2. In support of social regulation:
a. Although the cost of social regulation is high, the appropriate test is to determine whether the cost exceeds the benefit.
b. The benefits are difficult to measure and are often realized only after time has passed.
c. There are continuing problems that can best be addressed through additional social regulation, for example, greater regulation of certain food products and health care services and insurance.
3. Criticism of social regulation:
a. Many standards are uneconomic in that marginal costs exceed marginal benefits leading to over regulation.
b. Many regulations are poorly written resulting in regulation beyond the original intent.
c. Many rules have unintended side effects, such as lighter fuel‑efficient cars having higher fatality rates.
d. Overzealous, anti-market personnel often work for these agencies.
D. Two reminders:
1. There are costs to social regulation. Social regulation can produce higher prices, stifle competition, and reduce competition.

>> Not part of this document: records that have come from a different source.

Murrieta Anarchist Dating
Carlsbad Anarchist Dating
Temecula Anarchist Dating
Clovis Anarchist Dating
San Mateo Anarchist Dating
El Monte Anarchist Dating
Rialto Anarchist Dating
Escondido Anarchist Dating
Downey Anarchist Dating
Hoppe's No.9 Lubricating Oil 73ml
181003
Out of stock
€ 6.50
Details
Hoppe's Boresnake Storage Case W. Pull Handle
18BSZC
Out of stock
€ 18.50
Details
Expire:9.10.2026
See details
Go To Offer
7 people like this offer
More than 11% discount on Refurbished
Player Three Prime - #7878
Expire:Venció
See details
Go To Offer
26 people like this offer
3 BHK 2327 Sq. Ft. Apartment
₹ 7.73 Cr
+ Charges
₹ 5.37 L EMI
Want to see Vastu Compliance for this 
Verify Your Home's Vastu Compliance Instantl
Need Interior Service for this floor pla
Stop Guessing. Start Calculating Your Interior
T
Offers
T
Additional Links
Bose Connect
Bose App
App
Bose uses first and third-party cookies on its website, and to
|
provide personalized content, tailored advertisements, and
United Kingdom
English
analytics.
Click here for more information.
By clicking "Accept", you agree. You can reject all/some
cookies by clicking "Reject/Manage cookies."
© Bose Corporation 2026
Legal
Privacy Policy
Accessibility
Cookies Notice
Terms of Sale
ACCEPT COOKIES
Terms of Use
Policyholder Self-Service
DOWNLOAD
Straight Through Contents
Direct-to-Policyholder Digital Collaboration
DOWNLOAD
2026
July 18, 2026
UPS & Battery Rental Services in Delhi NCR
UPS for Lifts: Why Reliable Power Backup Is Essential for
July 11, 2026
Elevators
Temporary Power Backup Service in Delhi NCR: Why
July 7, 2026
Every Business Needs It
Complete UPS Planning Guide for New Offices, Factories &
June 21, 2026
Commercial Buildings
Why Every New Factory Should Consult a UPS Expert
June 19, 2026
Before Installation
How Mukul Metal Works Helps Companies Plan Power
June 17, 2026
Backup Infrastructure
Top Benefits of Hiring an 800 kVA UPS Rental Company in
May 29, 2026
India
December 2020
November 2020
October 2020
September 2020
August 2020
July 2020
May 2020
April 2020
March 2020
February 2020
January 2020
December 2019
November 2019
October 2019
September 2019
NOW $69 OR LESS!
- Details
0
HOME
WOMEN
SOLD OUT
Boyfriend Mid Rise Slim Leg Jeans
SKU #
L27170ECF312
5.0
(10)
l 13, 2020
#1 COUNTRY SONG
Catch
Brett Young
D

2. Social regulation can increase economic efficiency and society’s well-being by improving working conditions, removing unsafe products, and reducing pollution.
X. LAST WORD: The Microsoft Antitrust Case
A. In May 1998, the U.S. Justice Department, 19 individual states, and the District of Columbia (the government) filed antitrust charges against Microsoft under the Sherman Antitrust Act.
B. The government charged that Microsoft had violated Section 2 of the act by taking a series of actions that were designed to maintain its “Windows” monopoly;
C. Microsoft denied the charges, arguing that it had achieved success through product innovation and lawful business practices. It also pointed out that monopoly was transitory because of rapid technological advances.
D. In June 2000, the district court ruled that Microsoft’s share of the software used to operate Intel-compatible personal computers was 95 percent of the market, which clearly gave Microsoft monopoly power.
E. Although being a monopoly is not illegal, the court stated that Microsoft had violated the Sherman Act by using anticompetitive means to maintain and broaden its monopoly power. These actions were taken against Netscape’s Navigator and Sun’s Java programming language. The court ruled that Microsoft had illegally tied the Microsoft browser, Internet Explorer, to Windows and provided Internet Explorer at no charge.
F. The court concluded that Microsoft had mounted an attack on competitors and had used actions that trammeled the competitive process through which innovation occurs.
G. The court ordered Microsoft to be split into two companies. These companies were prohibited from entering into joint ventures with one another.
H. In late 2000, Microsoft filed an appeal with a U.S. court of appeals.
I. Under what law and on what basis did the Federal government find Microsoft guilty of violating the antitrust laws? What was the government’s proposed remedy? In mid-2000, Microsoft appealed the district court ruling to a higher court. Update the Microsoft story, using the Internet browser. What is the current status of that appeal? Is it still pending? Did Microsoft win its appeal? Or was the district court’s decision upheld?
Microsoft was found guilty of violating the Sherman Act. The court ruled that Microsoft had taken unlawful actions to maintain its Windows monopoly by tying the Internet Explorer to Windows at no charge. Also under license from Sun, Microsoft developed Windows-related Java software that made Sun’s own software incompatible with Windows. The court’s remedy was to break Microsoft into two companies that were prohibited from entering into joint ventures.